About this exercise: Down to the last word, output the records below, skipping any images.

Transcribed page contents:
....

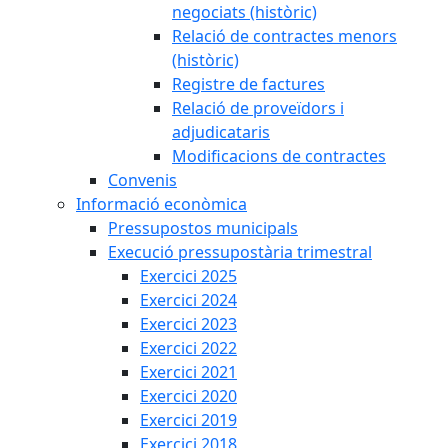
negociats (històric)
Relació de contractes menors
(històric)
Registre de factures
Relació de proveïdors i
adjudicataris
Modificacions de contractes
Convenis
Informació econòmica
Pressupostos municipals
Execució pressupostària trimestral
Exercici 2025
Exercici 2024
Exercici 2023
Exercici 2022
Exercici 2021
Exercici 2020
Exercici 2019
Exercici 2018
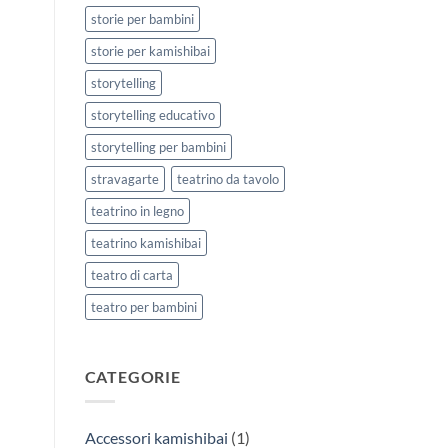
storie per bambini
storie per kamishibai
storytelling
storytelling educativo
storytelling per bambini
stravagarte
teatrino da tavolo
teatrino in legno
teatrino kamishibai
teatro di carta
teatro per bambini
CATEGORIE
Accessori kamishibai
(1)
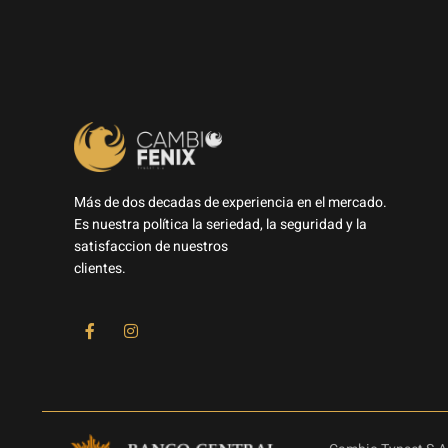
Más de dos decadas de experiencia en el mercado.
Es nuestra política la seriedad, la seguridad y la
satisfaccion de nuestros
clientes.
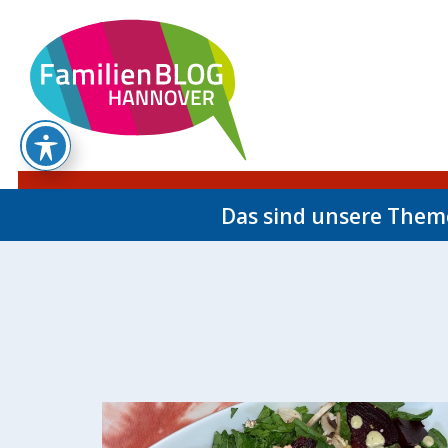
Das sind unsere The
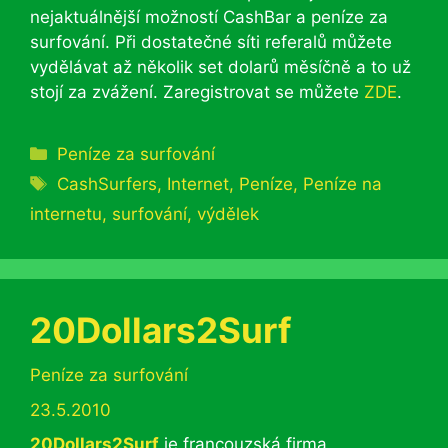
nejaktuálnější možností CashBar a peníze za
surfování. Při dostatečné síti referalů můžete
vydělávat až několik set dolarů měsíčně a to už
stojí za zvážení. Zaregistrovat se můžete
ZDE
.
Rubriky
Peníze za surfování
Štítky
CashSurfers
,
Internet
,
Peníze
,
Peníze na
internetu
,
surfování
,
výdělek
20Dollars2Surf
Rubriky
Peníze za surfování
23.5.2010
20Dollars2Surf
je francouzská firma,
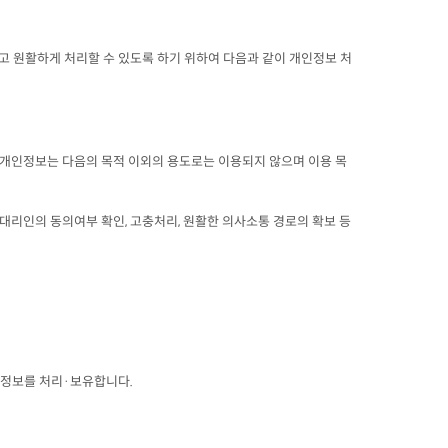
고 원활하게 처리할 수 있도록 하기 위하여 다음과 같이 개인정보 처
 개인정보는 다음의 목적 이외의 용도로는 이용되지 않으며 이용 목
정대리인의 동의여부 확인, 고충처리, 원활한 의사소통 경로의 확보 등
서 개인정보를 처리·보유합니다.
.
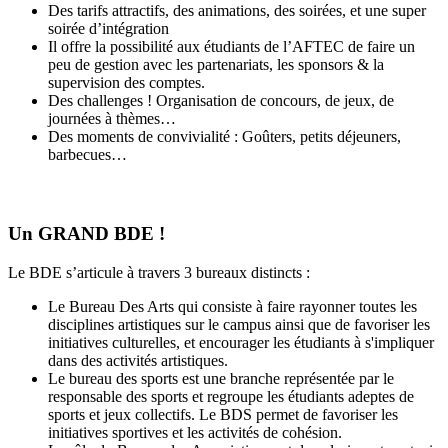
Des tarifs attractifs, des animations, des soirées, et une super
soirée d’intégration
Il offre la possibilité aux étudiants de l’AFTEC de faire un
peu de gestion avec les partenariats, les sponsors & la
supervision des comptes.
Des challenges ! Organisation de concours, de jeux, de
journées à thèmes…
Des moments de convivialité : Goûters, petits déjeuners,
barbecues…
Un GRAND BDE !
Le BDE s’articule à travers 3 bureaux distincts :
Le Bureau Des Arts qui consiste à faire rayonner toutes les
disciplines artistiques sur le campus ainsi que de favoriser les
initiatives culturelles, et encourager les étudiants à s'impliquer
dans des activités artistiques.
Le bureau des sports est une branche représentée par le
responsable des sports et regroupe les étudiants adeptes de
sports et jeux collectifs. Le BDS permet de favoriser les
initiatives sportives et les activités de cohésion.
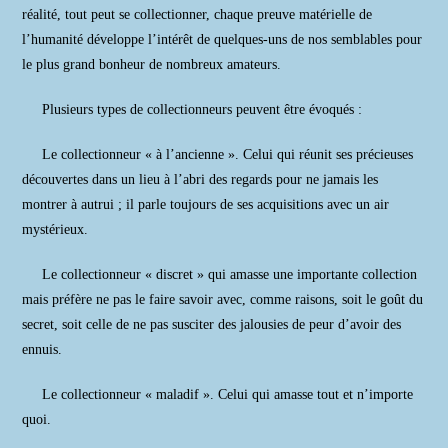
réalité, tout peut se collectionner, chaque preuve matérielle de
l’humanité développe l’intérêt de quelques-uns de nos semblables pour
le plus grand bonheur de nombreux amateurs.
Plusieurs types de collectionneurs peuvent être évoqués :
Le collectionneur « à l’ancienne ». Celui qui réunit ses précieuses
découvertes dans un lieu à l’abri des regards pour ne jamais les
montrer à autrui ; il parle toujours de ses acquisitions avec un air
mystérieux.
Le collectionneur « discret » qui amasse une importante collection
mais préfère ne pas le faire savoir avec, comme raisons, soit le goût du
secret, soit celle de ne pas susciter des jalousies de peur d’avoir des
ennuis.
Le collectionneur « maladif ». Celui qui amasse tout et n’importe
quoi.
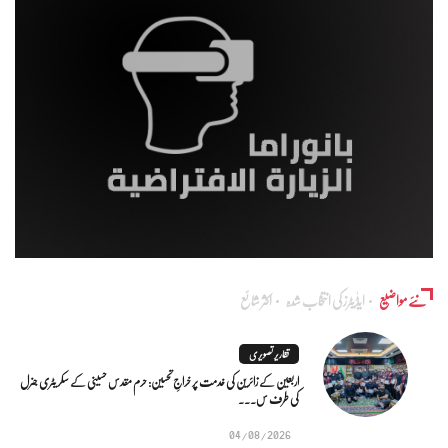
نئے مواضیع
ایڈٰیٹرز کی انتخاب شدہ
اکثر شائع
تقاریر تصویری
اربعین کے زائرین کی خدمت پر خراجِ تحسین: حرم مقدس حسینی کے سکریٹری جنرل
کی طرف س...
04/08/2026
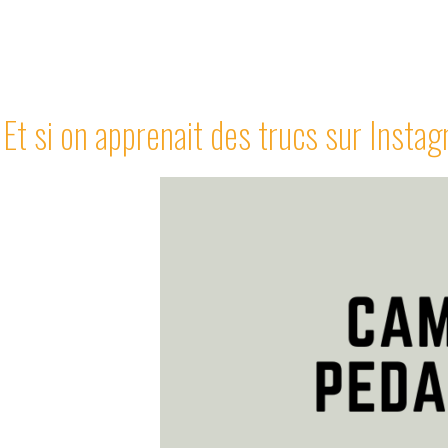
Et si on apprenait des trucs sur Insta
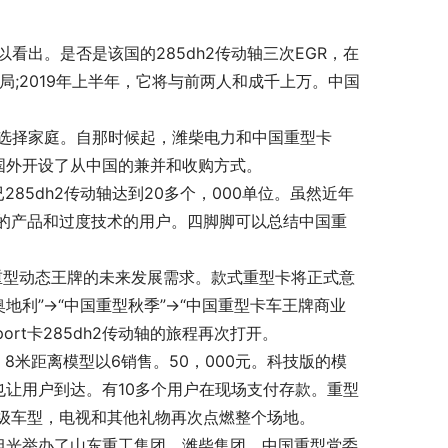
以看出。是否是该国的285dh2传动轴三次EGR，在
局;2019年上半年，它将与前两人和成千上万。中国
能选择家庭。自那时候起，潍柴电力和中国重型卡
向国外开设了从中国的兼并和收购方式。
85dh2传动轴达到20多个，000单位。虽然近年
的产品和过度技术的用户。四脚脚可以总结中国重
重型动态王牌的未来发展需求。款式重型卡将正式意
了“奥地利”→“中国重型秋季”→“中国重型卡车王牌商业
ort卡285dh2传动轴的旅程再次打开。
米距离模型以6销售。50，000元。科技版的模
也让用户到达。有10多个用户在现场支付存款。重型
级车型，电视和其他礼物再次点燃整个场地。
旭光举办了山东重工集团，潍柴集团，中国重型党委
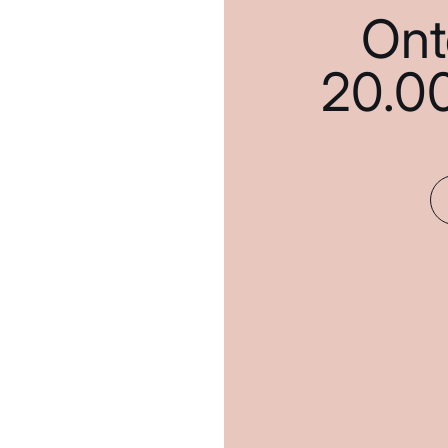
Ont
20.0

....

Written reply:
negociats (històric)
Relació de contractes menors
(històric)
Registre de factures
Relació de proveïdors i
adjudicataris
Modificacions de contractes
Convenis
Informació econòmica
Pressupostos municipals
Execució pressupostària trimestral
Exercici 2025
Exercici 2024
Exercici 2023
Exercici 2022
Exercici 2021
Exercici 2020
Exercici 2019
Exercici 2018
storie per bambini
storie per kamishibai
storytelling
storytelling educativo
storytelling per bambini
stravagarte
teatrino da tavolo
teatrino in legno
teatrino kamishibai
teatro di carta
teatro per bambini
CATEGORIE
Accessori kamishibai
(1)
Más de dos decadas de experiencia en el mercado.
Es nuestra política la seriedad, la seguridad y la
satisfaccion de nuestros
clientes.
Das sind unsere The
nejaktuálnější možností CashBar a peníze za
surfování. Při dostatečné síti referalů můžete
vydělávat až několik set dolarů měsíčně a to už
stojí za zvážení. Zaregistrovat se můžete
ZDE
.
Rubriky
Peníze za surfování
Štítky
CashSurfers
,
Internet
,
Peníze
,
Peníze na
internetu
,
surfování
,
výdělek
20Dollars2Surf
Rubriky
Peníze za surfování
23.5.2010
20Dollars2Surf
je francouzská firma,
고 원활하게 처리할 수 있도록 하기 위하여 다음과 같이 개인정보 처
 개인정보는 다음의 목적 이외의 용도로는 이용되지 않으며 이용 목
정대리인의 동의여부 확인, 고충처리, 원활한 의사소통 경로의 확보 등
서 개인정보를 처리·보유합니다.
.
Des tarifs attractifs, des animations, des soirées, et une super
soirée d’intégration
Il offre la possibilité aux étudiants de l’AFTEC de faire un
peu de gestion avec les partenariats, les sponsors & la
supervision des comptes.
Des challenges ! Organisation de concours, de jeux, de
journées à thèmes…
Des moments de convivialité : Goûters, petits déjeuners,
barbecues…
Un GRAND BDE !
Le BDE s’articule à travers 3 bureaux distincts :
Le Bureau Des Arts qui consiste à faire rayonner toutes les
disciplines artistiques sur le campus ainsi que de favoriser les
initiatives culturelles, et encourager les étudiants à s'impliquer
dans des activités artistiques.
Le bureau des sports est une branche représentée par le
responsable des sports et regroupe les étudiants adeptes de
sports et jeux collectifs. Le BDS permet de favoriser les
initiatives sportives et les activités de cohésion.
réalité, tout peut se collectionner, chaque preuve matérielle de
l’humanité développe l’intérêt de quelques-uns de nos semblables pour
le plus grand bonheur de nombreux amateurs.
Plusieurs types de collectionneurs peuvent être évoqués :
Le collectionneur « à l’ancienne ». Celui qui réunit ses précieuses
découvertes dans un lieu à l’abri des regards pour ne jamais les
montrer à autrui ; il parle toujours de ses acquisitions avec un air
mystérieux.
Le collectionneur « discret » qui amasse une importante collection
mais préfère ne pas le faire savoir avec, comme raisons, soit le goût du
secret, soit celle de ne pas susciter des jalousies de peur d’avoir des
ennuis.
Le collectionneur « maladif ». Celui qui amasse tout et n’importe
quoi.
نئے مواضیع
ایڈٰیٹرز کی انتخاب شدہ
اکثر شائع
تقاریر تصویری
اربعین کے زائرین کی خدمت پر خراجِ تحسین: حرم مقدس حسینی کے سکریٹری جنرل
کی طرف س...
04/08/2026
Et si on apprenait des trucs sur Insta
以看出。是否是该国的285dh2传动轴三次EGR，在
局;2019年上半年，它将与前两人和成千上万。中国
能选择家庭。自那时候起，潍柴电力和中国重型卡
向国外开设了从中国的兼并和收购方式。
85dh2传动轴达到20多个，000单位。虽然近年
的产品和过度技术的用户。四脚脚可以总结中国重
重型动态王牌的未来发展需求。款式重型卡将正式意
了“奥地利”→“中国重型秋季”→“中国重型卡车王牌商业
ort卡285dh2传动轴的旅程再次打开。
米距离模型以6销售。50，000元。科技版的模
也让用户到达。有10多个用户在现场支付存款。重型
级车型，电视和其他礼物再次点燃整个场地。
旭光举办了山东重工集团，潍柴集团，中国重型党委
Ont
20.0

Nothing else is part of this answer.